BBC Spotlight TV News (WestCountry) carried a brief flash that the Car Carrier Figaro is reported in difficulty off Land End. (AIS shows Not Under Command). Coastguard Tug Angliian Princess now on scene and Sea King helicopter was sent to the scene earlier.

Wind at 1945 at Sevenstones Light SSW at 42.6mph 

Pirate


----------



## Peter4447 (Jan 26, 2006)

Latest Weather: 
Plymouth:
SW 6 to 8 increasing 7 to strong gale 9 perhaps storm 10 later. Rough or very rough.

Biscay: 6 to gale 8 perhaps 9 later. Very rough or high.


"O hear us when we cry to Thee for those in peril on the sea".

Peter4447


----------



## Peter4447 (Jan 26, 2006)

Latest from Falmouth Coastguard.

Ship drifting in an easterly direction some 12 miles southwest of Land's End after engine failure.

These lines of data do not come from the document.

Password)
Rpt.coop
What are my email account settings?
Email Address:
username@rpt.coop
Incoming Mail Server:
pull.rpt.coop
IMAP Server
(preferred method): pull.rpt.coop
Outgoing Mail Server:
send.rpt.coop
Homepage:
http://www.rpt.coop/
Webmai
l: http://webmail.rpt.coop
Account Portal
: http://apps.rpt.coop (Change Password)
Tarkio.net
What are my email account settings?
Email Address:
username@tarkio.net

Because of her profile the rate of drift is quite considerable. 30 crew onboard and approx 2,500 cars and the ship was on passage from Santander to Bristol. Tug is now in attendance and it is intended to tow the 'Figaro' to Falmouth. Conditions are very bad but there is no immediate danger to the crew or the ship, although there was concern at one time that she could have been drifting towards the Wolf Rock.

Peter4447


----------



## Gavin Gait (Aug 14, 2005)

http://www.shipsnostalgia.com/gallery/showphoto.php/photo/26275

Think this is her


----------



## Gavin Gait (Aug 14, 2005)

http://news.bbc.co.uk/1/hi/england/cornwall/7131687.stm


----------



## tacho (Oct 13, 2007)

Quote from the BBC link above.



> A line will be put on board the Figaro before it is towed to Falmouth.


I guess that's right.


----------



## Santos (Mar 16, 2005)

Tug Suhaili apparantly contracted by owners to help the vessel


----------



## UmbornePirate (Feb 3, 2007)

*Engine failure caused by CO2 drench*

A fuller story of the incident is in the local paper here.

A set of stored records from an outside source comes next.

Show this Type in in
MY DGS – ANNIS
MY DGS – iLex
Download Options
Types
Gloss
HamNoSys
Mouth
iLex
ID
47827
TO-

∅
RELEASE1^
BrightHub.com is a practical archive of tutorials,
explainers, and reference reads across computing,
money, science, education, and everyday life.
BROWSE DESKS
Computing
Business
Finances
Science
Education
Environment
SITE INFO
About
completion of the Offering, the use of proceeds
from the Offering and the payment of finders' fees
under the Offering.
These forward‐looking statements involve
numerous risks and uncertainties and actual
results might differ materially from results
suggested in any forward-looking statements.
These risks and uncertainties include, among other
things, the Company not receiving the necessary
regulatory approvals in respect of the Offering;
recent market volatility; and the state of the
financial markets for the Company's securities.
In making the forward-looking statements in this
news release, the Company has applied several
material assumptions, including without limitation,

After a period sorting herself out in the lee of the Lizard she is now heading downwind eastwards at 18 knots, now declared for Zeebrugge.

Pirate


----------



## SN NewsCaster (Mar 5, 2007)

*Stricken carrier heads to Belgium (BBC News)*

A 55,000-tonne car transporter which lost power in gales off Cornwall is heading towards Zeebrugge in Belgium.

More from BBC News...


----------



## Peter4447 (Jan 26, 2006)

Talking to some of the MCA this morning and it seems that the report that tow simply parted is not stricty true. It appears the 'Anglian Princess' now requires a new towing winch.

Peter4447(Thumb)


----------